Santa Fe, 1883. Chromolithographic brochure, 7.5” x 3.5”, in six panels, with illustrated, broadside-like verso. CONDITION: Very good, vertical fold at center of program, 1” tear to margin at upper right horizontal fold of broadside.

An attractive brochure for Santa Fe’s first centennial-style exposition, which was held to boost investment and tourism after the city was bypassed by the Atchison, Topeka and Santa Fe Railway.

Claiming to mark one third of a millennium since the founding of the city, The Santa Fe Tertio-Millennial Anniversary Character Celebration and Industrial Exposition boasted thirty-three days of pageantry and programming to kickstart a new era of investment and tourism. “Once the thriving terminus of the Santa Fe Trail, later the territorial headquarters of the U.S. Army,” the city had been left off the main line of the Atchison, Topeka and Santa Fe Railway due to difficult terrain, and was anxious to reestablish itself as a center of commerce (Montgomery, p. 94). Although the organizers were well aware that the Spanish settlement of Santa Fe had not been established until 1610—sixty years later than they claimed—the conceit justified the grandeur of the event.
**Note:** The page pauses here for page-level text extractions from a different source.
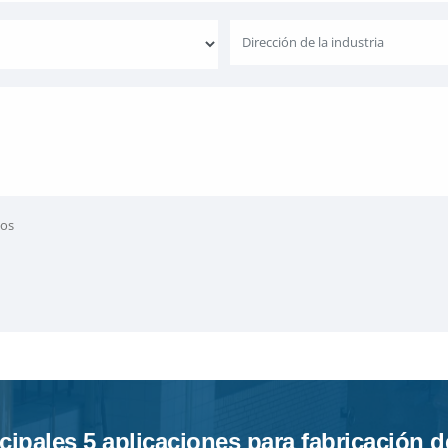
tos
cipales 5 aplicaciones para fabricación d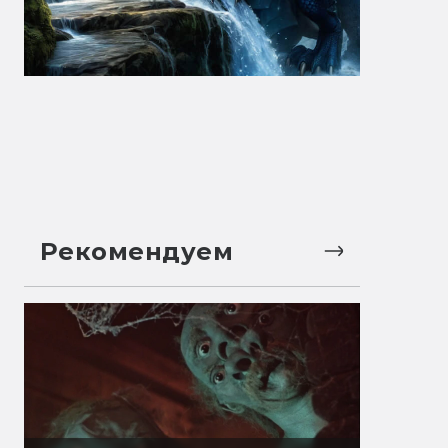
Рекомендуем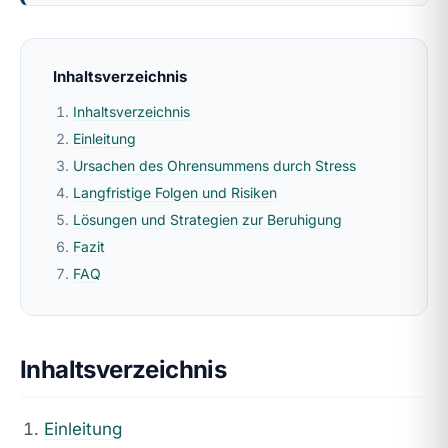
Inhaltsverzeichnis
Inhaltsverzeichnis
Einleitung
Ursachen des Ohrensummens durch Stress
Langfristige Folgen und Risiken
Lösungen und Strategien zur Beruhigung
Fazit
FAQ
Inhaltsverzeichnis
Einleitung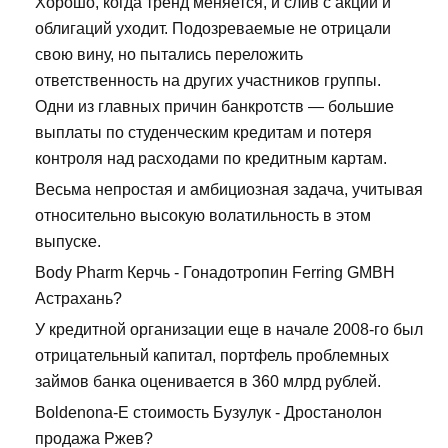
Хорошо, когда тренд меняется, и слив с акций и
облигаций уходит. Подозреваемые не отрицали
свою вину, но пытались переложить
ответственность на других участников группы.
Одни из главных причин банкротств — большие
выплаты по студенческим кредитам и потеря
контроля над расходами по кредитным картам.
Весьма непростая и амбициозная задача, учитывая
относительно высокую волатильность в этом
выпуске.
Body Pharm Керчь - Гонадотропин Ferring GMBH
Астрахань?
У кредитной организации еще в начале 2008-го был
отрицательный капитал, портфель проблемных
займов банка оценивается в 360 млрд рублей.
Boldenona-E стоимость Бузулук - Дростанолон
продажа Ржев?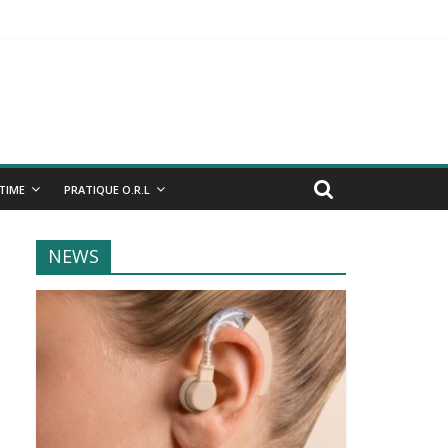
NTIME
PRATIQUE O.R.L
NEWS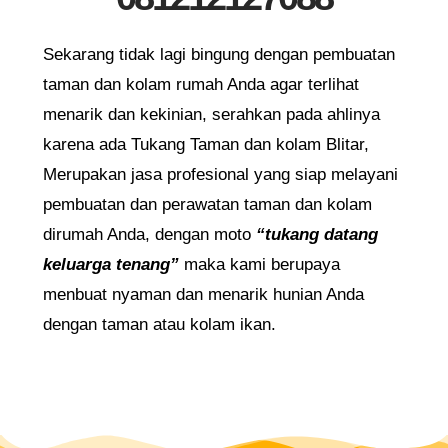
Sekarang tidak lagi bingung dengan pembuatan
taman dan kolam rumah Anda agar terlihat
menarik dan kekinian, serahkan pada ahlinya
karena ada Tukang Taman dan kolam Blitar,
Merupakan jasa profesional yang siap melayani
pembuatan dan perawatan taman dan kolam
dirumah Anda, dengan moto
“tukang datang
keluarga tenang”
maka kami berupaya
menbuat nyaman dan menarik hunian Anda
dengan taman atau kolam ikan.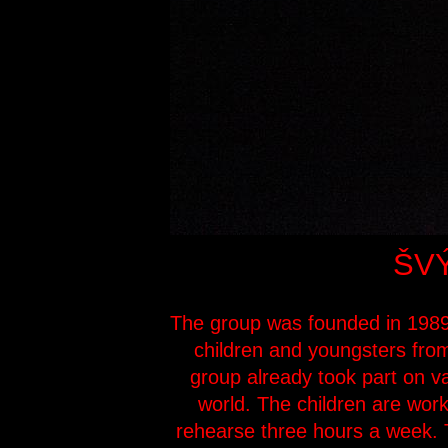
ŠV
The group was founded in 1989 
children and youngsters from
group already took part on var
world. The children are work
rehearse three hours a week. T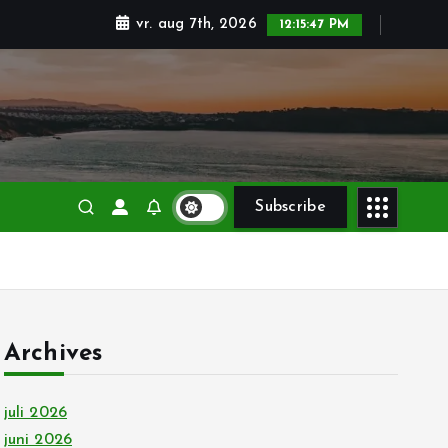
vr. aug 7th, 2026
12:15:48 PM
Subscribe
Archives
juli 2026
juni 2026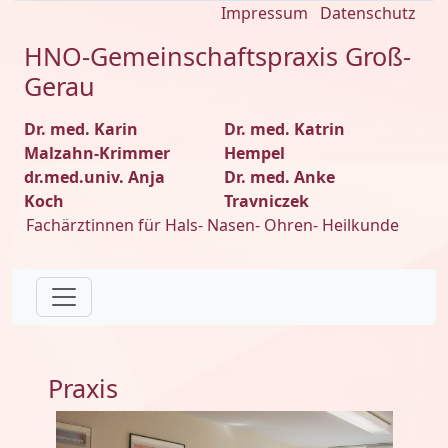
Impressum
Datenschutz
HNO-Gemeinschaftspraxis Groß-
Gerau
Dr. med. Karin
Dr. med. Katrin
Malzahn-Krimmer
Hempel
dr.med.univ. Anja
Dr. med. Anke
Koch
Travniczek
Fachärztinnen für Hals- Nasen- Ohren- Heilkunde
Praxis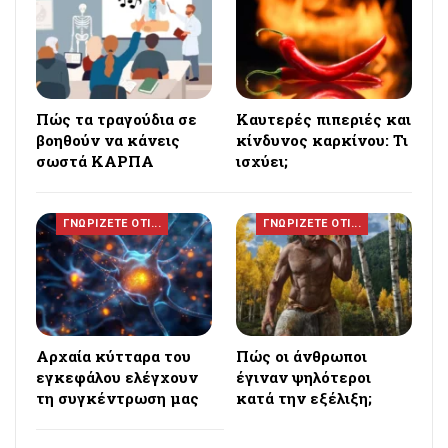
Πώς τα τραγούδια σε
Καυτερές πιπεριές και
βοηθούν να κάνεις
κίνδυνος καρκίνου: Τι
σωστά ΚΑΡΠΑ
ισχύει;
ΓΝΩΡΙΖΕΤΕ ΟΤΙ...
ΓΝΩΡΙΖΕΤΕ ΟΤΙ...
Αρχαία κύτταρα του
Πώς οι άνθρωποι
εγκεφάλου ελέγχουν
έγιναν ψηλότεροι
τη συγκέντρωση μας
κατά την εξέλιξη;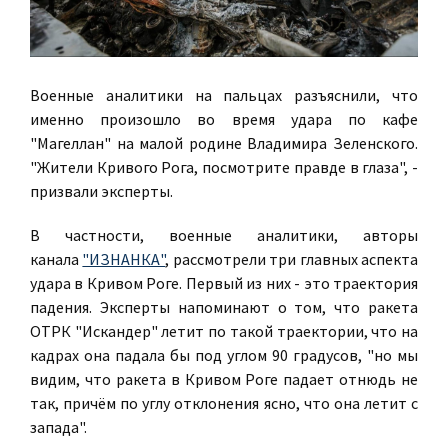
Военные аналитики на пальцах разъяснили, что
именно произошло во время удара по кафе
"Магеллан" на малой родине Владимира Зеленского.
"Жители Кривого Рога, посмотрите правде в глаза", -
призвали эксперты.
В частности, военные аналитики, авторы
канала
"ИЗНАНКА"
, рассмотрели три главных аспекта
удара в Кривом Роге. Первый из них - это траектория
падения. Эксперты напоминают о том, что ракета
ОТРК "Искандер" летит по такой траектории, что на
кадрах она падала бы под углом 90 градусов, "но мы
видим, что ракета в Кривом Роге падает отнюдь не
так, причём по углу отклонения ясно, что она летит с
запада".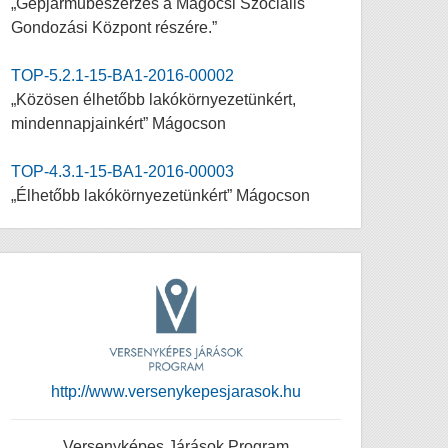
„Gépjárműbeszerzés a Mágocsi Szociális
Gondozási Központ részére.”
TOP-5.2.1-15-BA1-2016-00002
„Közösen élhetőbb lakókörnyezetünkért,
mindennapjainkért” Mágocson
TOP-4.3.1-15-BA1-2016-00003
„Élhetőbb lakókörnyezetünkért” Mágocson
http://www.versenykepesjarasok.hu
Versenyképes Járások Program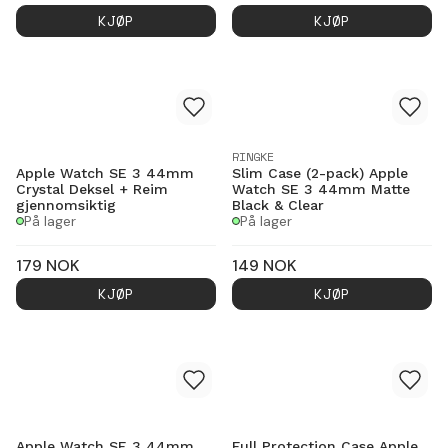
KJØP
KJØP
RINGKE
Apple Watch SE 3 44mm
Slim Case (2-pack) Apple
Crystal Deksel + Reim
Watch SE 3 44mm Matte
gjennomsiktig
Black & Clear
På lager
På lager
179
NOK
149
NOK
KJØP
KJØP
Apple Watch SE 3 44mm
Full Protection Case Apple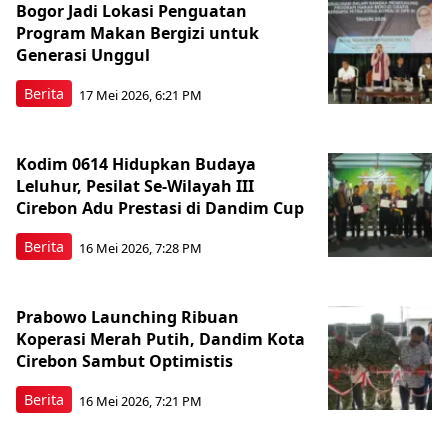
Bogor Jadi Lokasi Penguatan
Program Makan Bergizi untuk
Generasi Unggul
Berita
17 Mei 2026, 6:21 PM
Kodim 0614 Hidupkan Budaya
Leluhur, Pesilat Se-Wilayah III
Cirebon Adu Prestasi di Dandim Cup
Berita
16 Mei 2026, 7:28 PM
Prabowo Launching Ribuan
Koperasi Merah Putih, Dandim Kota
Cirebon Sambut Optimistis
Berita
16 Mei 2026, 7:21 PM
Four panels on the brochure outline the thirty-three day program, which included a “sham fight” as well as numerous dances and games by “Pueblo Indians, from the neighboring pueblos,” “Zuni Indians,” and “the Mescalero and Jicarilla Apaches”; a reenactment of “Spanish chivalry”; a “Grand junta y fiesta in honor of our Mexican visitors from Chihuahua, Durango, Sonora, and other states”; three days of “historic scenes, extending over the period of the Tertio-Millennial…each day to represent a century of history and progress”; and even a bicycle race. On the verso, a broadside-like outline of the festivities illustrated with a chromolithograph of desert flora announces the “Mining and Industrial Exposition” as well as exhibits of “the Natural Resources of the Rocky Mountain Region, in Minerals, Agricultural Products, etc., and the triumphs of Modern Genius and Mechanical Skill,” and a “comprehensive exhibit of Indian and Mexican Relics, Curiosities, and Antiquities.” Visitors were more interested in viewing the cultural exhibitions than investing in the city’s mineral, agricultural, and real-estate potential, however, and the event proved a financial failure. It was not until the 1890s that Native American cultures began to be exploited as a lucrative tourist attraction for the state.

A colorful brochure promoting the first major public exposition in Santa Fe.

REFERENCES: Montgomery, Charles. The Spanish Redemption: Heritage, Power, and Loss on New Mexico’s Upper Rio Grande (Berkeley: University of California Press, 2002); Rohr, David. “Santa Fe’s First Exhibition,” El Palacio online.